Reasons for these performances are as follows. The GCN0, GCN2, and GCN4 present higher electrical resistivity when the dosage of the GCNs is no more than 4.0%, as shown in Figure 4(c) and (d). The distances between the neighboring electrical conductive fillers of GNPs, CNTs, and NCBs within the cementitious composites are long corresponding to the lower content of GCNs, as shown in Figure 5(a) and (b). Thus, electrical conduction pathways are hard to form by field emission, tunneling effect, and contact conduction. Meanwhile, the water content of the specimen is within the range of 3.0–11.4%, which has been demonstrated by the mass variation of the sample, as shown in Figure 4(a) and (b). Hence, ionic conduction is the primary electrical conduction way of the GCN0, GCN2, and GCN4; thus, the free water in the pores is the key factor that affects the electrical conduction of the specimen [2]. When the free water in the pores of the specimens is reduced due to the water content is reduced with age increases, thus the electrical conduction pathways in the specimen caused by the ionic conduction is decreased with increases age. Therefore, electrical resistivity increases with age increasing when the content of the GCNs is no more than 4.0%. However, electrical resistivity is reduced rapidly as the content of the GCNs is more than 6.0%, as shown in Figure 4(c) and (d). This is because the separations between the adjacent GNPs, CNTs, and NCBs within cementitious composites are shortened with an increase in the concentration of the GCNs, and some of them are even contacted with each other as the content of the GCNs increases to more than 6.0 wt%, as shown in Figure 5(c) and (d). Consequently, more electrical conduction pathways and networks have been formed, thus the tunneling effect, field emission, and contact conduction dominate the electrical conduction way of the specimen [2,66]. Hence, the free water in the pores of the specimen will prevent the formation of the electrical conduction pathways and networks. Therefore, electrical resistivity is decreased with reducing water content, accompanied by age increases, as shown in Figure 4(f).

Figure 5

The dispersion state of different dosages of the GCNs within cementitious composites. (a) GCN2, (b) GCN4, (c) GCN8, and (d) GCN10.

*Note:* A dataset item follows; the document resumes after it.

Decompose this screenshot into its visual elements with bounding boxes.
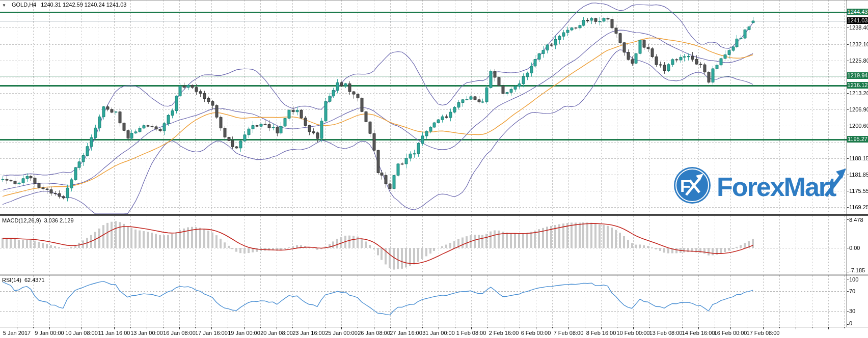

3.1.2 Electrical resistivity with the AC method

AC electrical resistivity and variation ratio of the cementitious composites change with the content of the GCNs, age, and testing frequency are displayed in Figure 6. As shown in Figure 6, the AC electrical resistivity is reduced with an increase in both dosage of the GCNs and testing frequency, corresponding to ages varying from 28 to 70 days. The AC electrical resistivity reduces from 1,982.0 to 28.8 Ω·cm as the concentration of GCNs increases from 0.0 to 12.0 wt% under the age of 28 days, as displayed in Figure 6(c). Additionally, the AC electrical resistivity reduces from 6,350.0 to 9.7 Ω·cm as the concentration of the GCNs increases from 0.0 to 12.0 wt% under the age of 70 days, as shown in Figure 6(i). The corresponding decrease ratios are within the ranges of 17.4–98.9% and 30.1–99.8%, respectively. Additionally, AC electrical resistivity is reduced fast when the GCNs are increased from 4.0 to 10.0 wt%, while it decreases slowly as content of the GCNs variation under the scopes of 0.0–4.0 wt% and 10.0–12.0 wt%. This phenomenon is consistent with the change law of the DC electrical resistivity against the concentration of the GCNs.

Figure 6

The AC electrical resistivity and variation ratio of the cementitious composites change with the content of the GCNs, age, and testing frequency. (a) The AC electrical resistivity variations with the content of the GCNs, age, and testing frequency. (b) The variation ratio of AC electrical resistivity changes with the content of the GCNs, age, and testing frequency. (c) The AC electrical resistivity changes with the content of the GCNs and testing frequency under the age of 28 days. (d) The AC electrical resistivity changes with the content of the GCNs and testing frequency under the age of 35 days. (e) The AC electrical resistivity changes with the content of the GCNs and testing frequency under the age of 42 days. (f) The AC electrical resistivity changes with the content of the GCNs and testing frequency under the age of 49 days. (g) The AC electrical resistivity changes with the content of the GCNs and testing frequency under the age of 56 days. (h) The AC electrical resistivity changes with the concentration of GCNs and testing frequency under the age of 63 days. (i) The AC electrical resistivity changes with the concentration of the GCNs and testing frequency under the age of 70 days.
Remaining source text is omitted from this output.